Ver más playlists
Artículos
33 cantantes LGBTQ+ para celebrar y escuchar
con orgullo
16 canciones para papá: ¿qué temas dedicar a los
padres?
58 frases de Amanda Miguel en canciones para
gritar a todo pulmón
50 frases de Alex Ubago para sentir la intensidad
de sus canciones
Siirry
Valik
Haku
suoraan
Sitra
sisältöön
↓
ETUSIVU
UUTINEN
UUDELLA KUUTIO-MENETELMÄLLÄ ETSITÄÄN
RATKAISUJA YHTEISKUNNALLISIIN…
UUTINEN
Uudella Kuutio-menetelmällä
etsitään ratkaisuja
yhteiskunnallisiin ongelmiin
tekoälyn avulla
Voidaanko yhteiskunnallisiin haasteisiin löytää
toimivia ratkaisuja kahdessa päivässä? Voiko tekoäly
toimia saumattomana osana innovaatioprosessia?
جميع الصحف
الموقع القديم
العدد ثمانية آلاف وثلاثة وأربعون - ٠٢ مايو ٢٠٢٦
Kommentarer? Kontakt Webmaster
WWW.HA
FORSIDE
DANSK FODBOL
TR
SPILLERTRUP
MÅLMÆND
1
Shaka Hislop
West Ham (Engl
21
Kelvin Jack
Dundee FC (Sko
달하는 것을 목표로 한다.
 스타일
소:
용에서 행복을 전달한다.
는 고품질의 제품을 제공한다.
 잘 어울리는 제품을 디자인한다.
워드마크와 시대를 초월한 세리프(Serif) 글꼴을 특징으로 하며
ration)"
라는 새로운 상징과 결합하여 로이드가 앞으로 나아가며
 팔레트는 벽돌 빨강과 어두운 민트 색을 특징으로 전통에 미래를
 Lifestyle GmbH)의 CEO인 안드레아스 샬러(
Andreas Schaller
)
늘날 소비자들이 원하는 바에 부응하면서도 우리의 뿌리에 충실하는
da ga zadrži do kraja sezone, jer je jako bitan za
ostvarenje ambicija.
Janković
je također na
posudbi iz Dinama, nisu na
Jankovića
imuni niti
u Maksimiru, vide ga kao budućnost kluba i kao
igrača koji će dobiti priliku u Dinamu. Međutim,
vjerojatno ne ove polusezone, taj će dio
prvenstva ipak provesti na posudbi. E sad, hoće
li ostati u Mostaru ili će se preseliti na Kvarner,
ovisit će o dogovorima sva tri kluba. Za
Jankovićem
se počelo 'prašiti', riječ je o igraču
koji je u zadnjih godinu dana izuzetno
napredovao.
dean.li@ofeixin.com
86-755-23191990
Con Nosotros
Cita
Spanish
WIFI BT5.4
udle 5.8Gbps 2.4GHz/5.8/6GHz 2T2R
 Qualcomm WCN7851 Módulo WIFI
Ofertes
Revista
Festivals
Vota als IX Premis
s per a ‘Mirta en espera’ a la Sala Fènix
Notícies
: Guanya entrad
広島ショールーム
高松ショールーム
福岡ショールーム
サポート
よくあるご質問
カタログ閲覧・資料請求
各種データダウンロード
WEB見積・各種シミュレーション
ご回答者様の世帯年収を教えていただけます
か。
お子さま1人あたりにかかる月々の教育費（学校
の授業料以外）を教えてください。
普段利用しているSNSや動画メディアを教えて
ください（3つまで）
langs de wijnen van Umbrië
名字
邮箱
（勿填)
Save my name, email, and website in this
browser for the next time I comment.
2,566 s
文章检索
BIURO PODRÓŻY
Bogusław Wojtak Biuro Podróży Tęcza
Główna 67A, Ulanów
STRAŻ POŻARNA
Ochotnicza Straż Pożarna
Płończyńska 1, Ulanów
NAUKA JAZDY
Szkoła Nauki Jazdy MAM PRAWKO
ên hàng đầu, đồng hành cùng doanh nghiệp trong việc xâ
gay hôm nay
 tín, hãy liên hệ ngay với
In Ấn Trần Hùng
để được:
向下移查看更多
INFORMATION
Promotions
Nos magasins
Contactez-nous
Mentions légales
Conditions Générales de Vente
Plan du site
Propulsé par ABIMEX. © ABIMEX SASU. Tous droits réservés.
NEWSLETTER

----------------

### TASK
Give all of the entries again, word for word.

### ANSWER SPACE
Ver más playlists
Artículos
33 cantantes LGBTQ+ para celebrar y escuchar
con orgullo
16 canciones para papá: ¿qué temas dedicar a los
padres?
58 frases de Amanda Miguel en canciones para
gritar a todo pulmón
50 frases de Alex Ubago para sentir la intensidad
de sus canciones
Siirry
Valik
Haku
suoraan
Sitra
sisältöön
↓
ETUSIVU
UUTINEN
UUDELLA KUUTIO-MENETELMÄLLÄ ETSITÄÄN
RATKAISUJA YHTEISKUNNALLISIIN…
UUTINEN
Uudella Kuutio-menetelmällä
etsitään ratkaisuja
yhteiskunnallisiin ongelmiin
tekoälyn avulla
Voidaanko yhteiskunnallisiin haasteisiin löytää
toimivia ratkaisuja kahdessa päivässä? Voiko tekoäly
toimia saumattomana osana innovaatioprosessia?
جميع الصحف
الموقع القديم
العدد ثمانية آلاف وثلاثة وأربعون - ٠٢ مايو ٢٠٢٦
Kommentarer? Kontakt Webmaster
WWW.HA
FORSIDE
DANSK FODBOL
TR
SPILLERTRUP
MÅLMÆND
1
Shaka Hislop
West Ham (Engl
21
Kelvin Jack
Dundee FC (Sko
달하는 것을 목표로 한다.
 스타일
소:
용에서 행복을 전달한다.
는 고품질의 제품을 제공한다.
 잘 어울리는 제품을 디자인한다.
워드마크와 시대를 초월한 세리프(Serif) 글꼴을 특징으로 하며
ration)"
라는 새로운 상징과 결합하여 로이드가 앞으로 나아가며
 팔레트는 벽돌 빨강과 어두운 민트 색을 특징으로 전통에 미래를
 Lifestyle GmbH)의 CEO인 안드레아스 샬러(
Andreas Schaller
)
늘날 소비자들이 원하는 바에 부응하면서도 우리의 뿌리에 충실하는
da ga zadrži do kraja sezone, jer je jako bitan za
ostvarenje ambicija.
Janković
je također na
posudbi iz Dinama, nisu na
Jankovića
imuni niti
u Maksimiru, vide ga kao budućnost kluba i kao
igrača koji će dobiti priliku u Dinamu. Međutim,
vjerojatno ne ove polusezone, taj će dio
prvenstva ipak provesti na posudbi. E sad, hoće
li ostati u Mostaru ili će se preseliti na Kvarner,
ovisit će o dogovorima sva tri kluba. Za
Jankovićem
se počelo 'prašiti', riječ je o igraču
koji je u zadnjih godinu dana izuzetno
napredovao.
dean.li@ofeixin.com
86-755-23191990
Con Nosotros
Cita
Spanish
WIFI BT5.4
udle 5.8Gbps 2.4GHz/5.8/6GHz 2T2R
 Qualcomm WCN7851 Módulo WIFI
Ofertes
Revista
Festivals
Vota als IX Premis
s per a ‘Mirta en espera’ a la Sala Fènix
Notícies
: Guanya entrad
広島ショールーム
高松ショールーム
福岡ショールーム
サポート
よくあるご質問
カタログ閲覧・資料請求
各種データダウンロード
WEB見積・各種シミュレーション
ご回答者様の世帯年収を教えていただけます
か。
お子さま1人あたりにかかる月々の教育費（学校
の授業料以外）を教えてください。
普段利用しているSNSや動画メディアを教えて
ください（3つまで）
langs de wijnen van Umbrië
名字
邮箱
（勿填)
Save my name, email, and website in this
browser for the next time I comment.
2,566 s
文章检索
BIURO PODRÓŻY
Bogusław Wojtak Biuro Podróży Tęcza
Główna 67A, Ulanów
STRAŻ POŻARNA
Ochotnicza Straż Pożarna
Płończyńska 1, Ulanów
NAUKA JAZDY
Szkoła Nauki Jazdy MAM PRAWKO
ên hàng đầu, đồng hành cùng doanh nghiệp trong việc xâ
gay hôm nay
 tín, hãy liên hệ ngay với
In Ấn Trần Hùng
để được:
向下移查看更多
INFORMATION
Promotions
Nos magasins
Contactez-nous
Mentions légales
Conditions Générales de Vente
Plan du site
Propulsé par ABIMEX. © ABIMEX SASU. Tous droits réservés.
NEWSLETTER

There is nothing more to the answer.